Keyna Wilkins is an Australian/British composer-musician. Her compositions are published and distributed by Wiripang Music.

Wilkins was a finalist in the Australian Music Centre and APRA AMCOS 2021 Art Music Awards in the category Award for Excellence in Experimental Music, for "recording and developing new projects in 2020". She was also a finalist in the 2018 Art Music Awards, in the category Award for Excellence by an Individual, for her "activities in original art music throughout 2017 as a composer-musician including releasing three original albums".

Wilkins is passionate about supporting refugees being detained in Immigration Detention.
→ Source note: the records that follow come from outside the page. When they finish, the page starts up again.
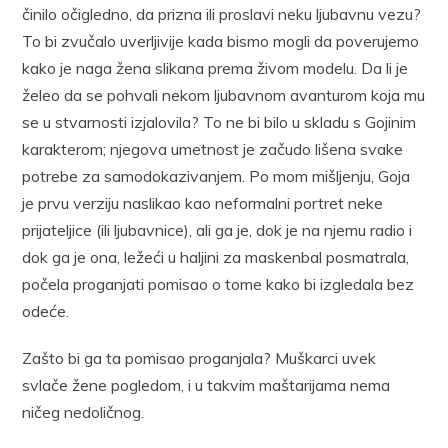
činilo očigledno, da prizna ili proslavi neku ljubavnu vezu?
To bi zvučalo uverljivije kada bismo mogli da poverujemo
kako je naga žena slikana prema živom modelu. Da li je
želeo da se pohvali nekom ljubavnom avanturom koja mu
se u stvarnosti izjalovila? To ne bi bilo u skladu s Gojinim
karakterom; njegova umetnost je začudo lišena svake
potrebe za samodokazivanjem. Po mom mišljenju, Goja
je prvu verziju naslikao kao neformalni portret neke
prijateljice (ili ljubavnice), ali ga je, dok je na njemu radio i
dok ga je ona, ležeći u haljini za maskenbal posmatrala,
počela proganjati pomisao o tome kako bi izgledala bez
odeće.
Zašto bi ga ta pomisao proganjala? Muškarci uvek
svlače žene pogledom, i u takvim maštarijama nema
ničeg nedoličnog.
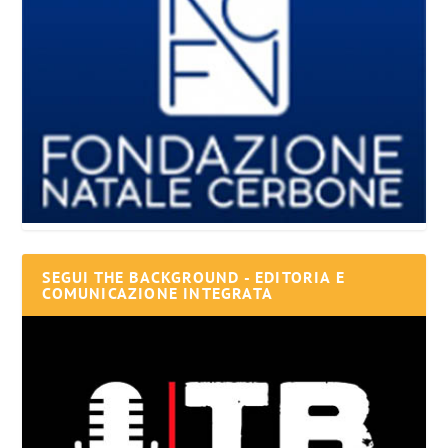
SEGUI THE BACKGROUND - EDITORIA E
COMUNICAZIONE INTEGRATA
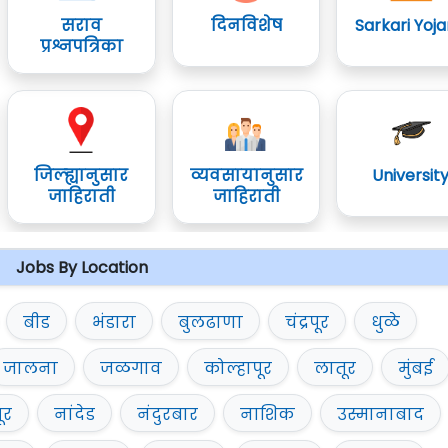
सराव
दिनविशेष
Sarkari Yoj
प्रश्नपत्रिका
जिल्ह्यानुसार
व्यवसायानुसार
Universit
जाहिराती
जाहिराती
Jobs By Location
बीड
भंडारा
बुलढाणा
चंद्रपूर
धुळे
जालना
जळगाव
कोल्हापूर
लातूर
मुंबई
ूर
नांदेड
नंदुरबार
नाशिक
उस्मानाबाद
In 2021 she collaborated with visual artist and poet Jalal Mahamede, who is currently being held in Brisbane's immigration detention centre. They have released an album, featuring original music by Wilkins and poetry by Mahamede.

== Education ==
Wilkins holds a Master of Music Composition from the Sydney Conservatorium of Music. Her thesis is titled Astronomical Phenomena in Music Composition and explores "the astronomical phenomena in music composition".

Prior to moving to Australia, Wilkins studied at Bristol University (UK) where is obtained a MA Flute Performance (2008) and BA Mus (2003).

== Composer ==
Wilkins has written over 60 art music compositions are published/distributed by Wirripang Music and five tunes in the Australian Jazz Real Book.

Her music has been featured as part of the ABC Ausmusic month. She has also been included on Making Waves.

Wilkins is an Associate Artist represented by the Australian Music Centre.

Wilkins' compositions have been commissioned and/or performed by artists and ensembles including The Metropolitan Orchestra, Syzygy Ensemble, Kammerklang, and Elysian Fields.

== Performer ==
Wilkins is an active performer, who has been described as "unconstrained by labels and is constantly exploring new ways to express herself musically" and as "a powerhouse player – with taste". In her performances, she explores stream-of-consciousness improvisations alongside her composed pieces and re-interpretations, often using loop pedal and visual projections. She has a range of musical themes in her shows from human rights to astronomy to nature, and she tailors her shows to the venue and audience.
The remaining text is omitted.